** WORK TASK **
Within the records, find every line that includes the word "CAMPERA" and copy it.

(DATA TO USE Opens)

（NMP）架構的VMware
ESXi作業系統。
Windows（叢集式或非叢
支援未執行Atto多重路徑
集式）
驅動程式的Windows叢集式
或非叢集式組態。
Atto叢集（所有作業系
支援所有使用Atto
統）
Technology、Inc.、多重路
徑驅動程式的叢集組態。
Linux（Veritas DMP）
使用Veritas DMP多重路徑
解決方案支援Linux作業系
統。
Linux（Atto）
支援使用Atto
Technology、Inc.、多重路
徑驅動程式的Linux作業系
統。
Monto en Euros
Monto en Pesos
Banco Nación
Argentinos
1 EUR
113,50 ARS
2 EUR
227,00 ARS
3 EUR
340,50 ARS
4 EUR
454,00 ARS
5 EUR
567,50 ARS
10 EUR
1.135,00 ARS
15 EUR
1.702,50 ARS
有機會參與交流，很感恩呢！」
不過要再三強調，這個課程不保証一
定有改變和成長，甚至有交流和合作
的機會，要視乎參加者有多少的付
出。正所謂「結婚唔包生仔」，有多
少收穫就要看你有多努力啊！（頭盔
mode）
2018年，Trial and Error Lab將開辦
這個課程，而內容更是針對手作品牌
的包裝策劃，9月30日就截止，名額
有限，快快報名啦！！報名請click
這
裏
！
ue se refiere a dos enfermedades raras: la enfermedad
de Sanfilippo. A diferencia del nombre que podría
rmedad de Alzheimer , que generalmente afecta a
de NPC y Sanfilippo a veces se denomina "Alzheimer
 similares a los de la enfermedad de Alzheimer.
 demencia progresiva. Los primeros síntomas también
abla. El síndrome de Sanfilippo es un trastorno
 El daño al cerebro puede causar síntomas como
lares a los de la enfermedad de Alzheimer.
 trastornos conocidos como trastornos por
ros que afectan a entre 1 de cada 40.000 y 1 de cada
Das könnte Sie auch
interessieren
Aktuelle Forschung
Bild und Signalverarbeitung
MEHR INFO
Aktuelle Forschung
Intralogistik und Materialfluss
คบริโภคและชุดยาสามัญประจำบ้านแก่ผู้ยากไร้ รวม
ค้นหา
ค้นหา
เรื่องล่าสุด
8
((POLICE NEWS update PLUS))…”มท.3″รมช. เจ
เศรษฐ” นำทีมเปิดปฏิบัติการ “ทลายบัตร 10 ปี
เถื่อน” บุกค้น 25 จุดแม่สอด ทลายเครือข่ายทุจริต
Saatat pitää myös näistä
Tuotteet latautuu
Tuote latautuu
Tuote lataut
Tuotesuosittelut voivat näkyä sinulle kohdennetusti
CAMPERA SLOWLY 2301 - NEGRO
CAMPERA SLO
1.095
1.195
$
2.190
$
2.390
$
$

(DATA TO USE Closes)
(DATA TO USE Opens)

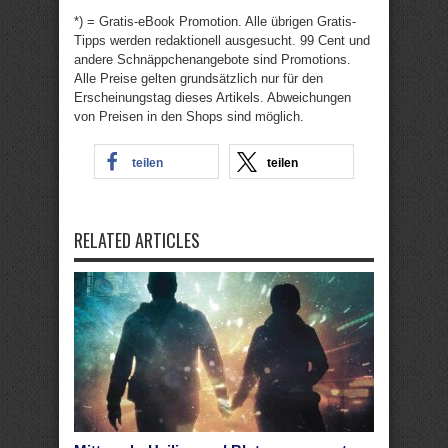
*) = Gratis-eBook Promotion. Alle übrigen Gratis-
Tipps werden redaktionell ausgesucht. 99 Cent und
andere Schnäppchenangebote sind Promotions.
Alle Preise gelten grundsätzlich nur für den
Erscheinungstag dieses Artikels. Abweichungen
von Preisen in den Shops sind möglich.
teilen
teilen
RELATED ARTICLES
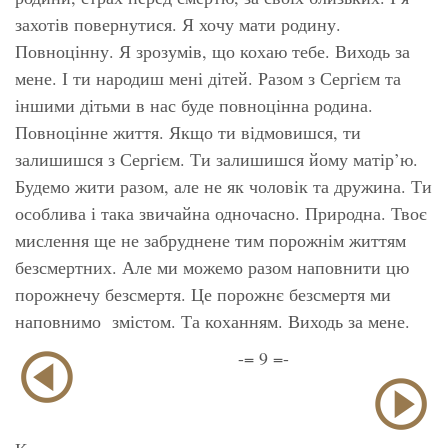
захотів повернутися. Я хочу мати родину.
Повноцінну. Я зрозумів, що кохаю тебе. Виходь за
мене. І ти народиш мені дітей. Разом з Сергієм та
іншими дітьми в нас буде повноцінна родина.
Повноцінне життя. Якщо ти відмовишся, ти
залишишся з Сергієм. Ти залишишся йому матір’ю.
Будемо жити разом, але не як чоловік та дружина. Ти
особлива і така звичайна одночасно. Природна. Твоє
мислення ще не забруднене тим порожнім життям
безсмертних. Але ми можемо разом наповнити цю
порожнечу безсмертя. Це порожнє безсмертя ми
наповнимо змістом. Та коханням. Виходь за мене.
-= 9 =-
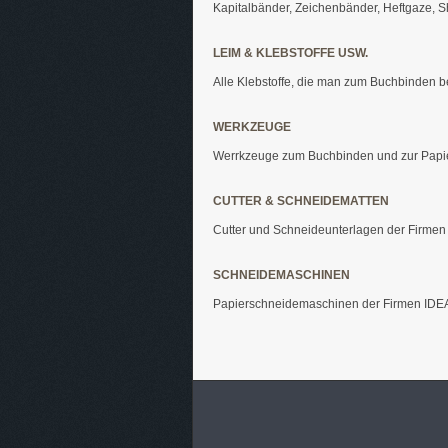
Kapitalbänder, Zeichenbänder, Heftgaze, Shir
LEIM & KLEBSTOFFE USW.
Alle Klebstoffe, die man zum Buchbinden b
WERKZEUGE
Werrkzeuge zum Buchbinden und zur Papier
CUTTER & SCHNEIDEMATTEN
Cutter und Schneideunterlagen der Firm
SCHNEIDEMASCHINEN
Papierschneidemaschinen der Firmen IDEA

(DATA TO USE Closes)

** ANSWER SPACE **
CAMPERA SLOWLY 2301 - NEGRO
CAMPERA SLO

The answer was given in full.